Not all Christmas memories are good memories. The season brings out stresses and strains, memories of sad past holidays. One searing memory is of Kevin's father, a thoroughly honorable and admirable man, who, during a period of business decline, broke under the strain of providing for his family. One Christmas Eve, he took to the bottle and was in no shape to walk with the rest of the family to Midnight Mass. Nevertheless, the family -- and the rest of the parish --witnessed him shuffling down the aisle to go to Communion. A bad memory, but shortly after, he found AA and spent the remainder of his life helping others deal with the curse of alcohol.

Marilyn's father, too, was raised on a small farm family. His first memories were when he was four years old, being taught in the barn by his immigrant father how to milk a cow. This was no idle game. From that day forward he was part of the family work routine. He continued milking cows twice a day until he retired at 72. Also unchurched, his childhood Christmases were spare holidays. Nevertheless, he hung up his stocking. If the family had a good year on the farm, he found an apple and an orange with a dime pressed into it. A bad year, a nickel. Every year on our mantel, we always have an apple and an orange. Thanks God, every year we've had a dime slotted into the orange

Kevin's most vivid Christmas recollection was when he was seven and having written Santa and prayed over his request of a pony. The rest of the family pointed out that they had no place for a pony to stay; he tellingly pointed out that since they didn't have a car, there would be plenty of space in the garage. So, on Christmas morning, while the other hurried to the living room for their presents, he bolted for the garage and shortly returned in tears and that year covered the Ryan's Christmas with a soaking pale. Thankfully, next year Santa brought him Taffy, who blessedly turned out to be the world's most loyal, intelligent and loving dog. (Look it up!)
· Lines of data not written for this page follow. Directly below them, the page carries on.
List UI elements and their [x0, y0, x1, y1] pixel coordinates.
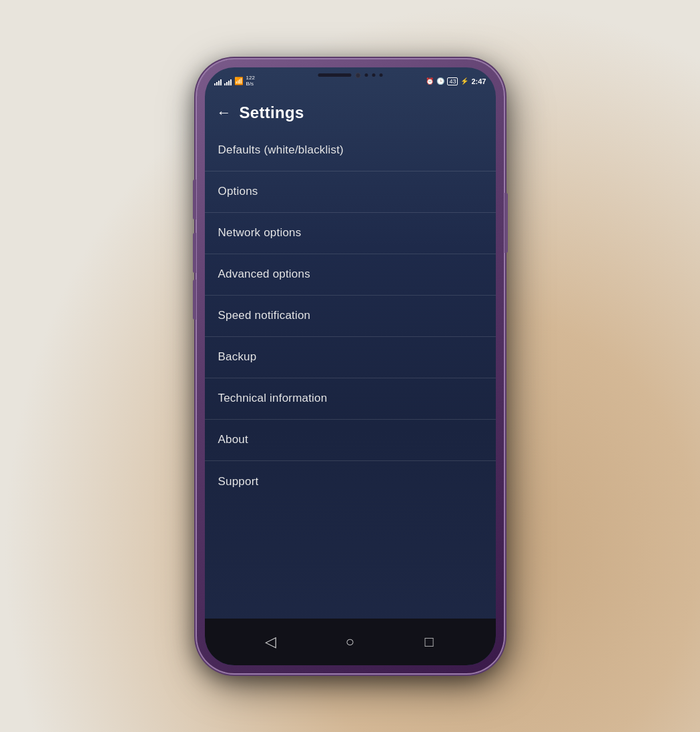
signal-strength-2-icon: [224, 77, 232, 85]
alarm-icon: ⏰: [426, 77, 434, 85]
status-right: ⏰ 🕒 43 ⚡ 2:47: [426, 77, 486, 85]
menu-item-backup[interactable]: Backup: [205, 337, 496, 378]
speaker-icon: [318, 73, 351, 77]
sensor-2-icon: [372, 73, 375, 77]
status-bar: 📶 122 B/s ⏰ 🕒 43 ⚡ 2:47: [205, 67, 496, 93]
status-time: 2:47: [471, 77, 486, 85]
menu-item-network-options[interactable]: Network options: [205, 213, 496, 254]
menu-item-defaults[interactable]: Defaults (white/blacklist): [205, 130, 496, 171]
page-title: Settings: [240, 103, 304, 122]
settings-menu-list: Defaults (white/blacklist) Options Netwo…: [205, 130, 496, 619]
menu-item-technical-information[interactable]: Technical information: [205, 378, 496, 420]
nav-back-button[interactable]: ◁: [258, 629, 284, 655]
app-header: ← Settings: [205, 93, 496, 130]
front-camera-icon: [355, 73, 360, 78]
sensor-icon: [364, 73, 368, 77]
signal-strength-1-icon: [214, 77, 222, 85]
battery-level: 43: [447, 77, 458, 85]
menu-item-support[interactable]: Support: [205, 461, 496, 502]
notch-area: [318, 67, 382, 78]
nav-bar: ◁ ○ □: [205, 619, 496, 665]
nav-recents-button[interactable]: □: [416, 629, 442, 655]
network-speed: 122 B/s: [246, 75, 255, 87]
menu-item-options[interactable]: Options: [205, 171, 496, 213]
phone-screen: 📶 122 B/s ⏰ 🕒 43 ⚡ 2:47: [205, 67, 496, 665]
menu-item-advanced-options[interactable]: Advanced options: [205, 254, 496, 296]
charge-icon: ⚡: [460, 77, 468, 85]
app-content: ← Settings Defaults (white/blacklist) Op…: [205, 93, 496, 619]
status-left: 📶 122 B/s: [214, 75, 255, 87]
back-button[interactable]: ←: [217, 105, 232, 120]
phone-device: 📶 122 B/s ⏰ 🕒 43 ⚡ 2:47: [197, 59, 504, 673]
menu-item-about[interactable]: About: [205, 420, 496, 461]
clock-icon: 🕒: [436, 77, 444, 85]
sensor-3-icon: [379, 73, 382, 77]
nav-home-button[interactable]: ○: [336, 629, 363, 655]
wifi-icon: 📶: [234, 77, 244, 85]
menu-item-speed-notification[interactable]: Speed notification: [205, 296, 496, 337]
All parents plant memories into the hearts and minds of their children. Good parents create a storehouse of beautiful memories, memories that tell them that they are loved and that they are special. That they are part of "our family" and our family is a special family. And, too, they let them know that their family is part of another family. A small, poor family whose son was born on this day we celebrate at Christmas, a family whose example we must all work hard to imitate, a family whose son has entered our world and has changed everything.

Everything!



- Kevin and Marilyn Ryan, editors of "Why I'm Still a Catholic," worship at St. Lawrence Church in Brookline, Mass.